- MATERIAL PROVIDED
▬▬▬▬▬▬

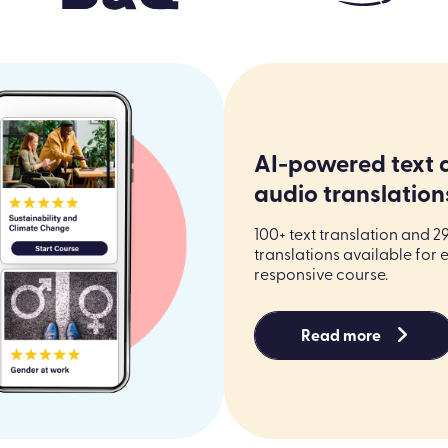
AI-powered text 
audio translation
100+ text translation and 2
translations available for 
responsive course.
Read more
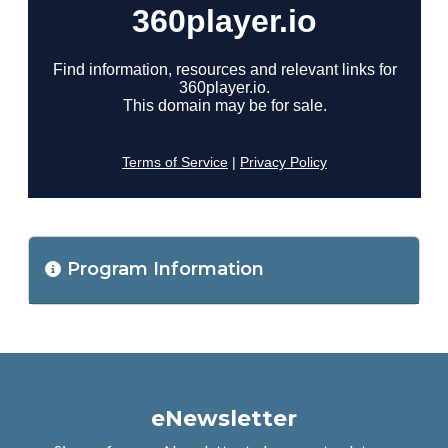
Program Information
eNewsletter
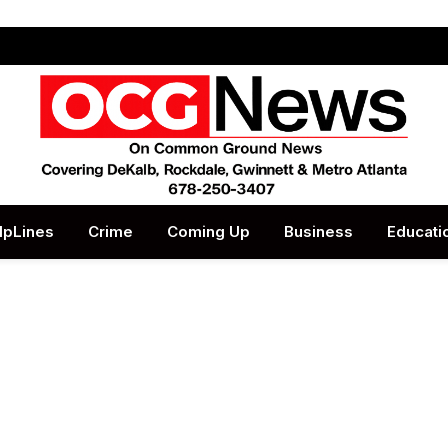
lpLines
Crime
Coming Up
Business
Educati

▬▬▬▬▬▬

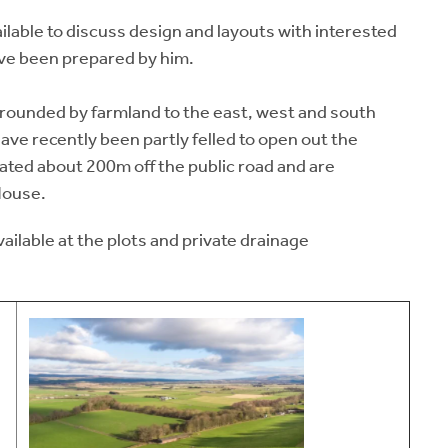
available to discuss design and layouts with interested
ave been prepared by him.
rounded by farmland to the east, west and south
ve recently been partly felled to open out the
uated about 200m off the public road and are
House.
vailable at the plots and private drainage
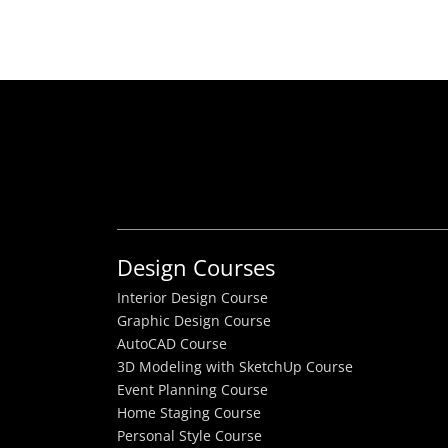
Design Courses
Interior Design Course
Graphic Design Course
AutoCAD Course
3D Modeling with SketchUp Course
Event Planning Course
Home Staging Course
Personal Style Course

▬▬▬▬▬▬

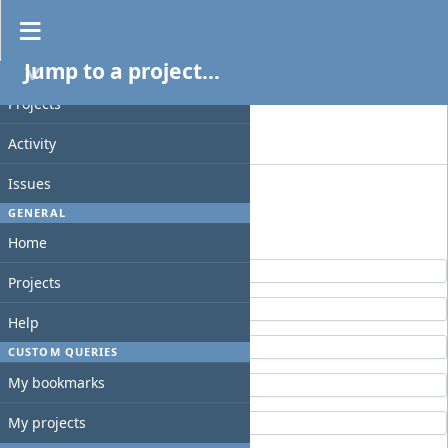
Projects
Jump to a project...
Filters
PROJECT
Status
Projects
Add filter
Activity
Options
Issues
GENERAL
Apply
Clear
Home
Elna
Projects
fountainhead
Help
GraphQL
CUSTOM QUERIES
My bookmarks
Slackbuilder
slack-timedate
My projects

▬▬▬▬▬▬

- TASK OBJECTIVE
Set down, exactly as they stand above, the lines starting with the line with "Event Planning Course" and going on through the line with "Personal Style Course", and no others.

- SOLUTION TO THIS EXERCISE
Event Planning Course
Home Staging Course
Personal Style Course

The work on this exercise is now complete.